De T-lymfocytenpopulatie is niet homogeen, maar heeft verschillende subpopulaties:
- Tc-lymfocyten (cytotoxisch of T-killer): lysaat doelcellen waardoor ze doodgaan en bevordert de werking van fagocyten (macrofagen);
- Th-lymfocyten (T-helper, T4 of CD4): ze stimuleren en ondersteunen de herkenning en respons van T- en B-lymfocyten (wat hun differentiatie tot plasmacellen en de productie van antilichamen bevordert); ze zijn het favoriete doelwit van het virus. "AIDS (hiv);
- Ts-lymfocyten (T-suppressor): blokkeren de activiteit van helper- en cytotoxische T-lymfocyten;
- DHT T-lymfocyten (T vertraagd type overgevoeligheid): ze zijn mediatoren van ontstekingsverschijnselen en in het bijzonder van vertraagde overgevoeligheid.
In tegenstelling tot B-lymfocyten, die een levensduur hebben van slechts enkele dagen (behalve voor "geheugencellen"), overleven T-lymfocyten enkele maanden of jaren.
Ze zijn verantwoordelijk voor celgemedieerde immuniteit (actief tegen intracellulaire pathogenen, zoals virussen en sommige bacteriën).
Ze zijn verantwoordelijk voor de humorale antilichaamimmuniteit (actief tegen extracellulaire antigenen).

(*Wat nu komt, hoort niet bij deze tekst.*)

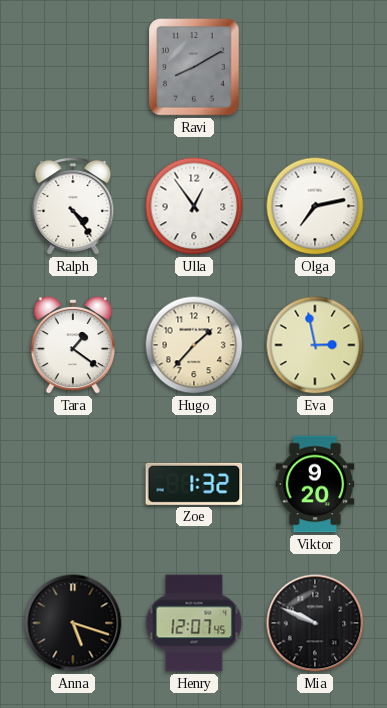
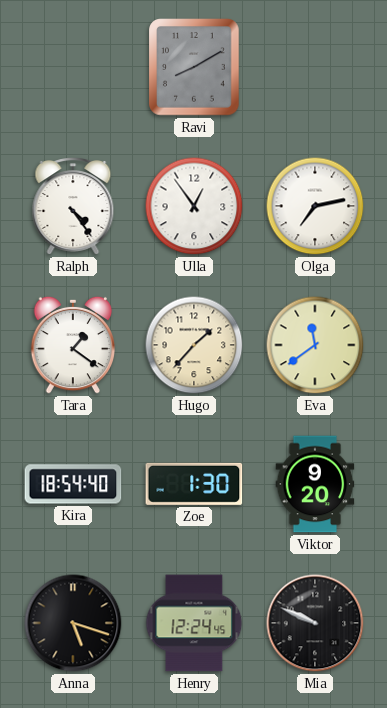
Eva: 2:58 -> 11:39
Kira: none -> 18:54
Zoe: 1:32 -> 1:30
Henry: 12:07 -> 12:24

Ze zijn vergelijkbaar met ontelbare schildwachten, georganiseerd in kleine families en gespecialiseerd in het herkennen van een specifieke vijand. Wanneer ze het tegenkomen, differentiëren ze tot plasmacellen, die in grote hoeveelheden antilichamen produceren. Deze, ook bekend als immunoglobulinen, binden aan de doelcel en signaleren deze als vijandig; dit wordt gevolgd door de tussenkomst van andere cellen die verantwoordelijk zijn voor het elimineren van de indringer.
Als het antigeen eenmaal is uitgeroeid, blijft er een kleine populatie geheugencellen over die, dankzij hun lange levensduur, klaar zijn om te reageren op elke volgende blootstelling aan hetzelfde antigeen.
Ze bepalen de afstoting van transplantaties en hebben een "antitumorwerking".
Ze bestaan uit vier subpopulaties van lymfocyten (cytotoxische T-lymfocyten, helper-T-lymfocyten, suppressor-T-lymfocyten en DHT-T-lymfocyten), elk met een specifieke werking.
Ze herkennen en vertonen veel oppervlaktemarkers, die een belangrijke rol spelen bij celherkenning en samenwerking.
Ze grijpen in op verschillende niveaus door de immuunrespons te stimuleren en te coördineren; met sommige van hun subpopulaties nemen ze direct deel aan de eliminatie van het intracellulaire antigeen.
lymfocyten Natuurlijke moordenaar betrokken bij de vroege immuunrespons. Hun naam verraadt duidelijk hun biologische functie: de natural killer-lymfocyten zetten de doelcel in feite aan tot zelfmoord (met name die kanker die met virussen is geïnfecteerd). Tegelijkertijd scheiden ze verschillende antivirale cytokinen uit, die cellen die nog niet zijn geïnfecteerd, ertoe aanzetten mechanismen te implementeren die de replicatie van virussen kunnen remmen.